Messages have a quality of service attribute that specifies the reliability of message delivery. You can select a reliability to suit your requirements for assured delivery, and system performance.
For non-transactional JMS message-driven beans and MessageListeners that use a JMS destination configured on the default messaging provider, best-effort nonpersistent messages are not recoverable. In this case, if a message is unlocked because the message-driven bean or MessageListener threw an exception, then the message is not redelivered or sent to the exception destination because it was deleted from the message store when it was passed to the listener. If you require higher message reliability for non-transactional JMS message-driven beans and MessageListeners, configure a different option for the Maximum reliability property of the bus destination.
Messages: | Messages survive: | ||||||||
---|---|---|---|---|---|---|---|---|---|
Reliability | JMS delivery mode | Transactionally atomic | Hardened? | Discarded in normal operation? | Duplicated? | Planned shutdown | Client comms failure | Engine comms failure | Engine crash |
best effort nonpersistent | Nonpersistent | No, individual messages can be discarded | No | Yes | No | No | No | No | No |
express nonpersistent | Nonpersistent | Yes; messages are not discarded and never survive server restart | Only as a result of resource shortage | No | Possibly; state data can be lost on server crash resulting in duplication | No | No | Yes | No |
reliable nonpersistent | Nonpersistent | Yes; messages are not discarded and never survive server restart | Only as a result of resource shortage | No | Possibly; state data can be lost on server crash resulting in duplication | No | Yes | Yes | No |
reliable persistent | Persistent | Yes | Yes; asynchronously | No | Possibly; as deletion from the database is asynchronous with respect to user requests | Yes; hardened messages are recovered, planned shutdown hardens cached messages | Yes | Yes | Possibly; hardened messages are recovered |
assured persistent | Persistent | Yes | Yes; synchronously | No | No | Yes | Yes | Yes | Yes |
Messages of reliable persistent reliability are written to disk , but this is done asynchronously with respect to the producing application. This allows increased flexibility in scheduling and batching of database updates, which can be used to increase throughput. However, messages might be lost if a messaging engine fails before this asynchronous write is complete, but will not be lost under normal operating conditions.

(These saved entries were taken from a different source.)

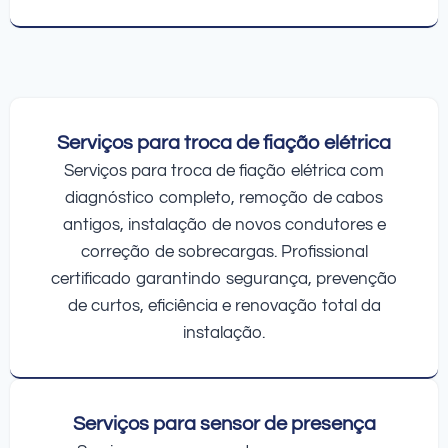
Serviços para troca de fiação elétrica
Serviços para troca de fiação elétrica com
diagnóstico completo, remoção de cabos
antigos, instalação de novos condutores e
correção de sobrecargas. Profissional
certificado garantindo segurança, prevenção
de curtos, eficiência e renovação total da
instalação.
Serviços para sensor de presença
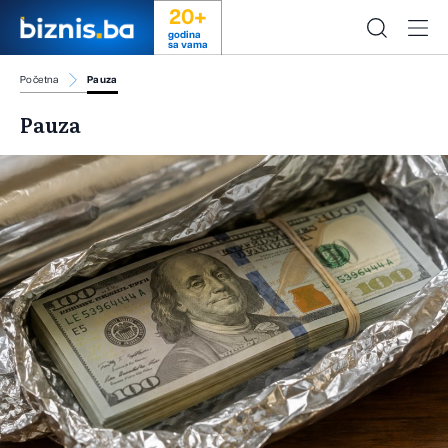
20+
godina
sa vama
Početna
Pauza
Pauza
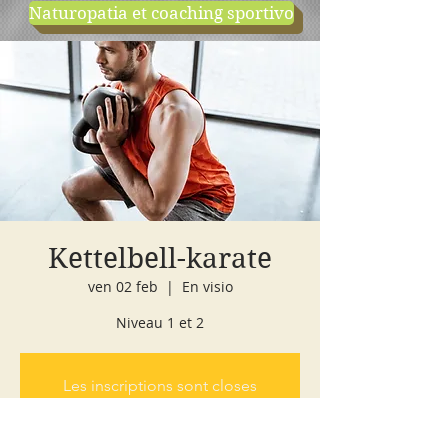
Naturopatia et coaching sportivo
negozio
cours d'essai
Kettelbell-karate
ven 02 feb
  |  
En visio
Niveau 1 et 2
Les inscriptions sont closes
Voir d'autres événements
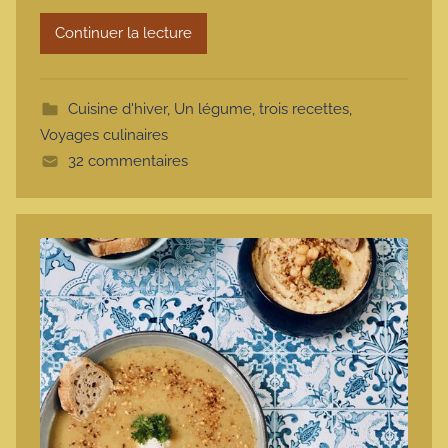
r
Continuer la lecture
m
o
t
Cuisine d'hiver
,
Un légume, trois recettes
,
t
Voyages culinaires
e
32 commentaires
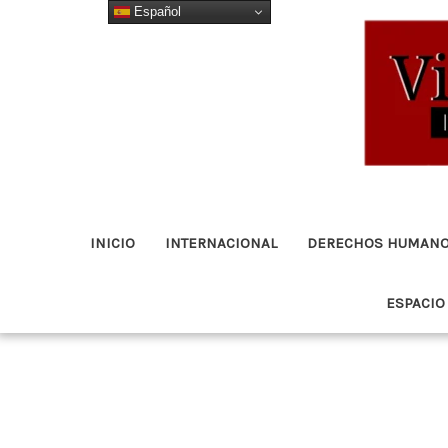
Español
Ir
al
contenido
INICIO
INTERNACIONAL
DERECHOS HUMAN
ESPACIO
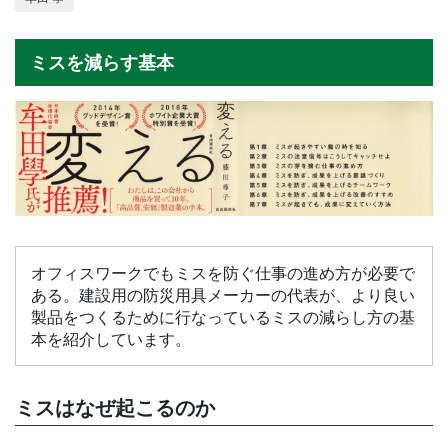
ミスを減らす基本
オフィスワークでもミスを防ぐ仕事の進め方が必要で
ある。建設用の防災用具メーカーの代表が、より良い
製品をつくるために行なっているミスの減らし方の基
本を紹介しています。
ミスはなぜ起こるのか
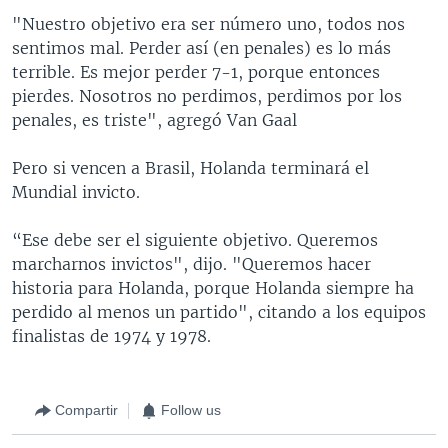
"Nuestro objetivo era ser número uno, todos nos
sentimos mal. Perder así (en penales) es lo más
terrible. Es mejor perder 7-1, porque entonces
pierdes. Nosotros no perdimos, perdimos por los
penales, es triste", agregó Van Gaal
Pero si vencen a Brasil, Holanda terminará el
Mundial invicto.
“Ese debe ser el siguiente objetivo. Queremos
marcharnos invictos", dijo. "Queremos hacer
historia para Holanda, porque Holanda siempre ha
perdido al menos un partido", citando a los equipos
finalistas de 1974 y 1978.
Compartir
Follow us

Messages of assured persistent reliability are written to disk synchronously with respect to the producing application.
The administrator can specify the reliability setting on bus destinations (including foreign destinations and alias destinations) or the reliability can be specified by individual producers (typically under application control through an API call). The administrator can specify whether the default reliability for the destination can be overridden by a producer, and the maximum reliability that attached producers can request. For alias destinations, the administrator can specify that the reliability setting is inherited from the target destination.
For topologies that include a WebSphere MQ link the administrator must map the reliability settings for bus destinations to the equivalent delivery options in WebSphere MQ.